On my x64 quad-core laptop that gives each core-pair 2x L1 cache a 32 KBytes, 2x L2 cache a 256 KBytes. All cores share a 3 MBytes L3 cache.

Conceptual drawing of quad core Intel i5

I thought it would be interesting to compare my quad-core against a simpler and older computer. Using the CPU-Z freeware software I got from my old dual-core Windows7 PC that it has 2xL1 caches a 32KBytes and 1xL2 cache a 2048 KBytes.

Testing both with a smaller sets of values shows the cache significance clearly (disregarding different bus bandwidth and CPU Speed )

x86 old dual-core PC

x64 quad-core Intel i5

Devils Advocate

Of course there are always exceptions, special cases, and objections to either using vector or the advice of not using linked-list. If we can ignore the obvious non-related cases  and focus on just the POD or number crunching then there are still some valid concerns that should be addressed.

Devil’s Advocate I  – Cost of copying

For vector the traditionally perceived overhead for copying, shuffling and resizing (with memory allocations and copying) is sufficient reasons for some (ref: [2] to [7]) for choosing the linked-list over the vector.

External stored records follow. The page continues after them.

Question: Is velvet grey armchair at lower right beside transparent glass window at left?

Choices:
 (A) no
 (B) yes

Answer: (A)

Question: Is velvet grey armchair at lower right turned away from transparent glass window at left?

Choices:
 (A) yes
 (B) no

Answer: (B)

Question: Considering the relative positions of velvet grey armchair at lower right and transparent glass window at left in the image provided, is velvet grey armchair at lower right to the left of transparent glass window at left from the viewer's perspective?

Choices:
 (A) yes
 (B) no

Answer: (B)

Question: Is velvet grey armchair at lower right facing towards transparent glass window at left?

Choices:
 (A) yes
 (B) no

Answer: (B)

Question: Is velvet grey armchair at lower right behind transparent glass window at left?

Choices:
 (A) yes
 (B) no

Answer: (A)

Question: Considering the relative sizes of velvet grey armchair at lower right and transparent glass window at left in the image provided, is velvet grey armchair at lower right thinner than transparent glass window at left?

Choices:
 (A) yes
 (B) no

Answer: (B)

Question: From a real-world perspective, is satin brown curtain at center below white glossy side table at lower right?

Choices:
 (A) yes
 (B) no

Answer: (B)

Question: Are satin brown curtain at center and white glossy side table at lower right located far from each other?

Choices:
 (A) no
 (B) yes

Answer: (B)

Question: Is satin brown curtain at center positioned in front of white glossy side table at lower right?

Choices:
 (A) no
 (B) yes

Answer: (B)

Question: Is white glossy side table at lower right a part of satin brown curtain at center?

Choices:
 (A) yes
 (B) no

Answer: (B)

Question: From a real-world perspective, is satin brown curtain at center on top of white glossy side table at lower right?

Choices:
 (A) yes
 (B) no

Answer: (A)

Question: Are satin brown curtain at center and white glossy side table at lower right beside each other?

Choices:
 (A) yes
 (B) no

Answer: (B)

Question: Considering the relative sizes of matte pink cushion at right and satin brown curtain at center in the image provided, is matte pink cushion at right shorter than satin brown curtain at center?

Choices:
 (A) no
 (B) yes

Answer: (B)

Above was shown how the perceived inefficiency of the vector was in fact dirt cheap compared to the cost of traversing a linked-list. The linked-list item insertion is cheap but to get to the insertion place a very expansive traversal in disjoint memory must be done.

The examples above are somewhat extreme. The integer examples brings out another bad quality of linked-list. The linked-list need 3 * size of integer to represent one item when the vector only need 1. So for small data types it makes even less sense to use a linked-list.

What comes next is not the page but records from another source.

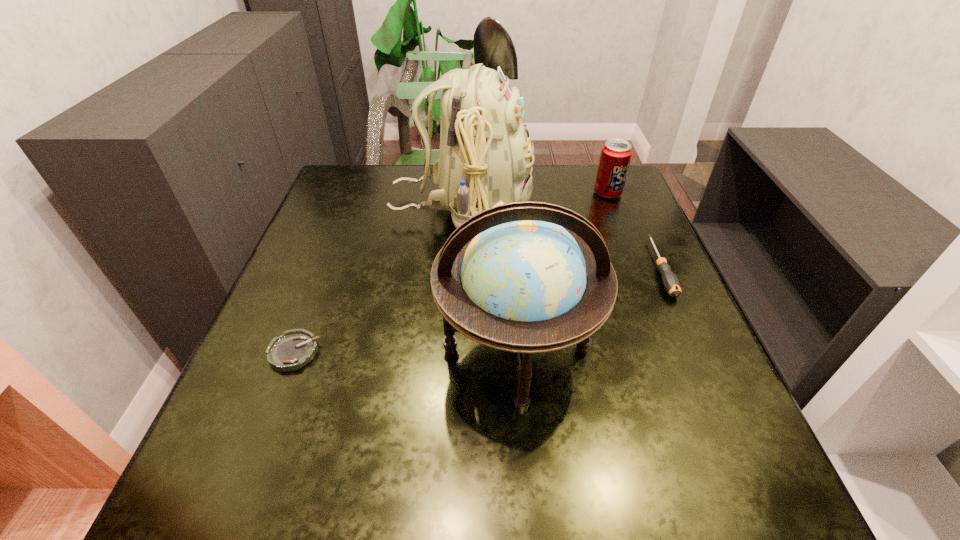 You are a GUI agent. You are given a task and a screenshot of the screen. Output one action in this format:
    pyautogui.click(x=<x>, y=<y>)
    Task: Click on the free space located 0.130m on the back of the shortest object
    Image resolution: width=960 pixels, height=540 pixels.
    Given the screenshot: What is the action you would take?
    pyautogui.click(x=319, y=287)

The width and height of the screenshot is (960, 540). Find the location of `backpack that is positioned at the far edge`. backpack that is positioned at the far edge is located at coordinates (485, 160).

Where is `soda can at the far edge`? The image size is (960, 540). soda can at the far edge is located at coordinates (616, 154).

Identify the location of object positioned at the left edge. Image resolution: width=960 pixels, height=540 pixels. (295, 348).

This screenshot has height=540, width=960. Identify the location of soda can that is positioned at the right edge. (616, 154).

The width and height of the screenshot is (960, 540). I want to click on screwdriver situated at the right edge, so click(671, 283).

The height and width of the screenshot is (540, 960). In order to click on object that is at the far right corner in this screenshot , I will do tap(616, 154).

Identify the location of free space at the far edge of the desktop. The height and width of the screenshot is (540, 960). (414, 176).

Locate an element on the screen. This screenshot has width=960, height=540. free space at the near edge of the desktop is located at coordinates (603, 501).

Where is `vacant space at the left edge of the desktop`? vacant space at the left edge of the desktop is located at coordinates (301, 282).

However, what would happen if the cost of copying was not so cheap? If the cost for modifying the vector wouldincrease?

For larger types you might see the same behavior as shown above but obviously the times would differ. As the types grow in size and becoming more expensive then finally the linked-list would outperform the vector which has to shuffle and copy a lot of objects. Using the C++ move operator would perhaps change this. I have not tested with move operator so that is up to you to try out for yourself. 

As PODs grow larger in size, the copying cost will also grow. The overhead in copying and shuffling will take its toll. The cache architecture and the cache’s line size will also make an impact. If the POD size is larger than the cache-line size then the cache usage will be suboptimal compared to when used for smaller POD size.

At some POD size this extra overhead will even be more time consuming then the linked-list slow traversal. At this point choosing to use a vector is a worse choice then choosing the linked-list, even for the scenario used earlier in this article.

This is shown in the three graphs below. The tests were done for 200, 4000 and 10.000 elements. Each graph represents a fixed number of elements, where the byte size of the PODs is increasing.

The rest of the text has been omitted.